## What you need to do
In the entries that follow, find the line containing "て代々受け継がれる仲田錦玉を襲名し3代目に。当代の" and the line containing "Breaking News", then copy exactly everything from the first through the second except the pictures.

## Records shown
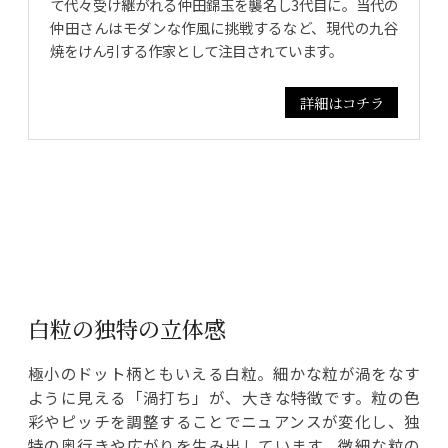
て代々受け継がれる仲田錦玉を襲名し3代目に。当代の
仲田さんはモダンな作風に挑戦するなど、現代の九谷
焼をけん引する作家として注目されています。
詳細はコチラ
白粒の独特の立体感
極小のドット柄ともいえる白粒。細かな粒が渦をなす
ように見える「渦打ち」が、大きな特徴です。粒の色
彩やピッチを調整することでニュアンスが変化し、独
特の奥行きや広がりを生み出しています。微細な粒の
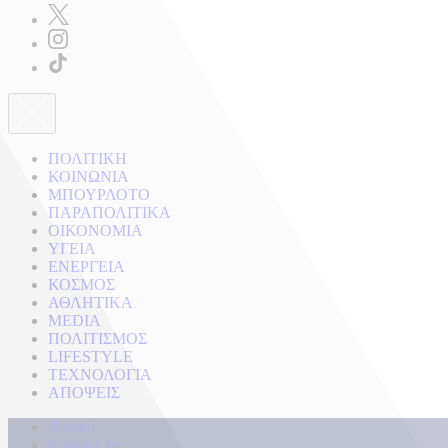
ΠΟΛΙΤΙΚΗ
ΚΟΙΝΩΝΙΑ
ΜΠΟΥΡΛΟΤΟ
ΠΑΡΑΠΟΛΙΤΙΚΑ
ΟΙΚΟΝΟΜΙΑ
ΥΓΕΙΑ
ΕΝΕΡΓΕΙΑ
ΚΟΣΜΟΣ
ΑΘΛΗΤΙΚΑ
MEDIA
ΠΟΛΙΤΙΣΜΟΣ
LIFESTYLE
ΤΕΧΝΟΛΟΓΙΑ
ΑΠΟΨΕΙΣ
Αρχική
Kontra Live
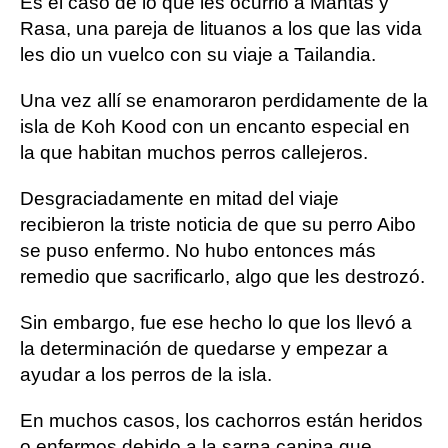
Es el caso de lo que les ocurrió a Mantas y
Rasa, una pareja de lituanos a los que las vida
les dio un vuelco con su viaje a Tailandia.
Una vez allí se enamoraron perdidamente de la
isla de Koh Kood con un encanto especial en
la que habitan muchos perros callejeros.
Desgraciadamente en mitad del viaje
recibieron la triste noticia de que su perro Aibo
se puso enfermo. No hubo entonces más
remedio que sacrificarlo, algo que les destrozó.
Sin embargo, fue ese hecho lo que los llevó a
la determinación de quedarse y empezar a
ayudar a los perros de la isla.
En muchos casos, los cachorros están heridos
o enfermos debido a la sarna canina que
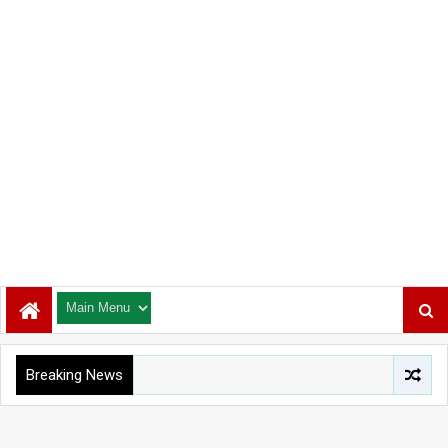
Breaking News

==

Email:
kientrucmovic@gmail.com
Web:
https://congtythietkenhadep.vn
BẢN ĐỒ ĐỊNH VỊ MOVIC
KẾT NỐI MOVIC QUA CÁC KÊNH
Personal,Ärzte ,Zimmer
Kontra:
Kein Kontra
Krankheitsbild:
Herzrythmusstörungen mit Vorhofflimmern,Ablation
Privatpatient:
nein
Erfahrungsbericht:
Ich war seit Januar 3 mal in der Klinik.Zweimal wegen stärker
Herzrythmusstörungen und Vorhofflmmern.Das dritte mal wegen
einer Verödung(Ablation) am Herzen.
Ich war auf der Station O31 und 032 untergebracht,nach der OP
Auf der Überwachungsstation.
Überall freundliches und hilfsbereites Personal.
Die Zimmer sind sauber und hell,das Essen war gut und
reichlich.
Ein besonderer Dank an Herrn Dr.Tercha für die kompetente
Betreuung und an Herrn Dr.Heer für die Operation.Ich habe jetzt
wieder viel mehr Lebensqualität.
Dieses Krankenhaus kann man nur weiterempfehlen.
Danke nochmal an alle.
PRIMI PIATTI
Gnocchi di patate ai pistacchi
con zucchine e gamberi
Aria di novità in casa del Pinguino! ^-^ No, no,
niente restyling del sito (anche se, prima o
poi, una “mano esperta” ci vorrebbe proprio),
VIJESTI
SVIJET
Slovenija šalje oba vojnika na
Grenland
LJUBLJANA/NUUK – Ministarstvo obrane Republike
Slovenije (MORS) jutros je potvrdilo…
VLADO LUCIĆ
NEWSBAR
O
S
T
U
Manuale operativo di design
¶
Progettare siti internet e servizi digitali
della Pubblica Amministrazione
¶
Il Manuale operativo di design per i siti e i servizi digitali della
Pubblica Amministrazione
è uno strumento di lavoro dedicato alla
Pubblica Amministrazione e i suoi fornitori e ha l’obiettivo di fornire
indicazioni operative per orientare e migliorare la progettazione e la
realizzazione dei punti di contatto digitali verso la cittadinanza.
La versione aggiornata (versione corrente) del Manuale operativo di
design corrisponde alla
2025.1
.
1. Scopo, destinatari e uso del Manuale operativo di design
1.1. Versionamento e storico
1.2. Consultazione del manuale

==

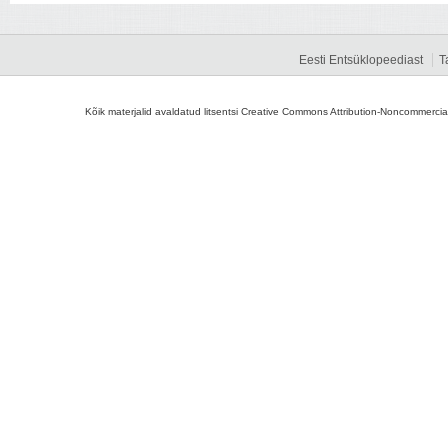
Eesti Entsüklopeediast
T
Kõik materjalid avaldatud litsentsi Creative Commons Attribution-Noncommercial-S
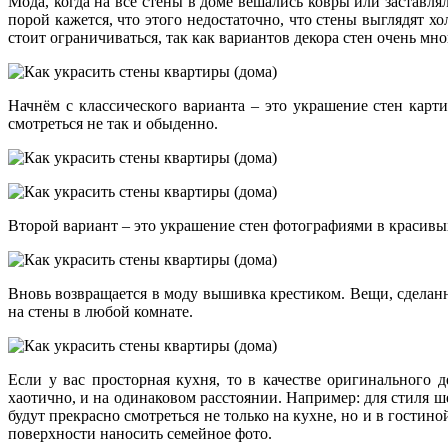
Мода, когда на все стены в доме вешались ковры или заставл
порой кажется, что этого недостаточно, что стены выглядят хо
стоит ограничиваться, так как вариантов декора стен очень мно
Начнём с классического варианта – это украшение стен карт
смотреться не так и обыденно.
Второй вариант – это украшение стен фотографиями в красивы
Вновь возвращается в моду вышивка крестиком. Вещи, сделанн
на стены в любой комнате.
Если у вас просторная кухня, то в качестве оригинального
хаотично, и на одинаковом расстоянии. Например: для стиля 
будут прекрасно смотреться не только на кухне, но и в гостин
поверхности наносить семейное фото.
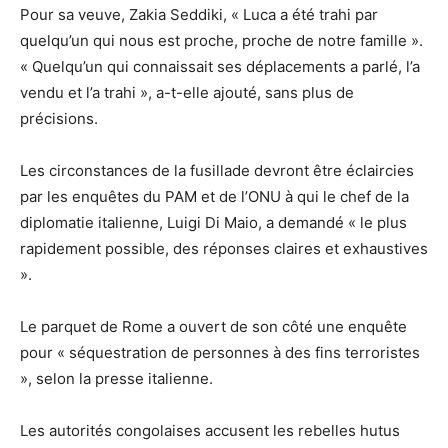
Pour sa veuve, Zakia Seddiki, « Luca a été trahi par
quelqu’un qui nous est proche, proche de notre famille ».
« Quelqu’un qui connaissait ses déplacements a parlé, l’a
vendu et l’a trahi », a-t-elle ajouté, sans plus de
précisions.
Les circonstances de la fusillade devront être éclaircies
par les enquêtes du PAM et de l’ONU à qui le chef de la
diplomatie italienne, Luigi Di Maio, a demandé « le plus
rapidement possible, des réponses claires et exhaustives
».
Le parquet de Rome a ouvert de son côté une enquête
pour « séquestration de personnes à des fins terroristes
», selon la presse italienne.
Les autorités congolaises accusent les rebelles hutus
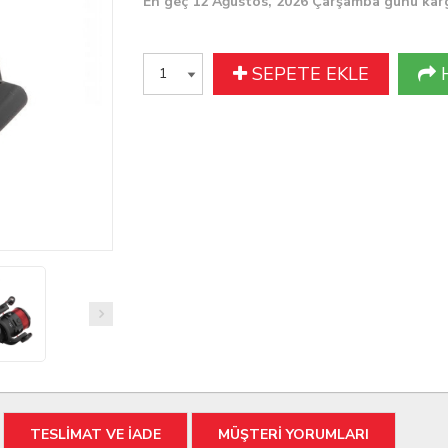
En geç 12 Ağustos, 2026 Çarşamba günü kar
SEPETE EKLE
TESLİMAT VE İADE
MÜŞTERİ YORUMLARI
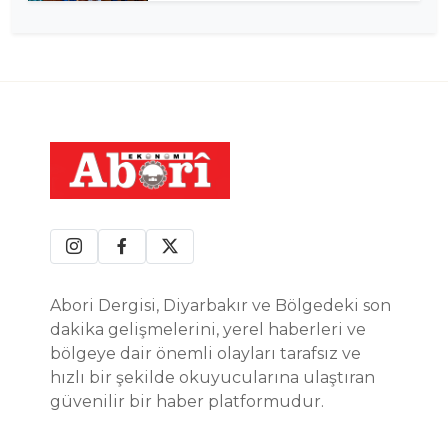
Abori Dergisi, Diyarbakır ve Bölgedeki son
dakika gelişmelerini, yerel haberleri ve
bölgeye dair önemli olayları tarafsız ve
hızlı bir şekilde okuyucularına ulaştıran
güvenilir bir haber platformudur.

## Finished task
て代々受け継がれる仲田錦玉を襲名し3代目に。当代の
仲田さんはモダンな作風に挑戦するなど、現代の九谷
焼をけん引する作家として注目されています。
詳細はコチラ
白粒の独特の立体感
極小のドット柄ともいえる白粒。細かな粒が渦をなす
ように見える「渦打ち」が、大きな特徴です。粒の色
彩やピッチを調整することでニュアンスが変化し、独
特の奥行きや広がりを生み出しています。微細な粒の
ΠΟΛΙΤΙΚΗ
ΚΟΙΝΩΝΙΑ
ΜΠΟΥΡΛΟΤΟ
ΠΑΡΑΠΟΛΙΤΙΚΑ
ΟΙΚΟΝΟΜΙΑ
ΥΓΕΙΑ
ΕΝΕΡΓΕΙΑ
ΚΟΣΜΟΣ
ΑΘΛΗΤΙΚΑ
MEDIA
ΠΟΛΙΤΙΣΜΟΣ
LIFESTYLE
ΤΕΧΝΟΛΟΓΙΑ
ΑΠΟΨΕΙΣ
Αρχική
Kontra Live
Es el caso de lo que les ocurrió a Mantas y
Rasa, una pareja de lituanos a los que las vida
les dio un vuelco con su viaje a Tailandia.
Una vez allí se enamoraron perdidamente de la
isla de Koh Kood con un encanto especial en
la que habitan muchos perros callejeros.
Desgraciadamente en mitad del viaje
recibieron la triste noticia de que su perro Aibo
se puso enfermo. No hubo entonces más
remedio que sacrificarlo, algo que les destrozó.
Sin embargo, fue ese hecho lo que los llevó a
la determinación de quedarse y empezar a
ayudar a los perros de la isla.
En muchos casos, los cachorros están heridos
o enfermos debido a la sarna canina que
Breaking News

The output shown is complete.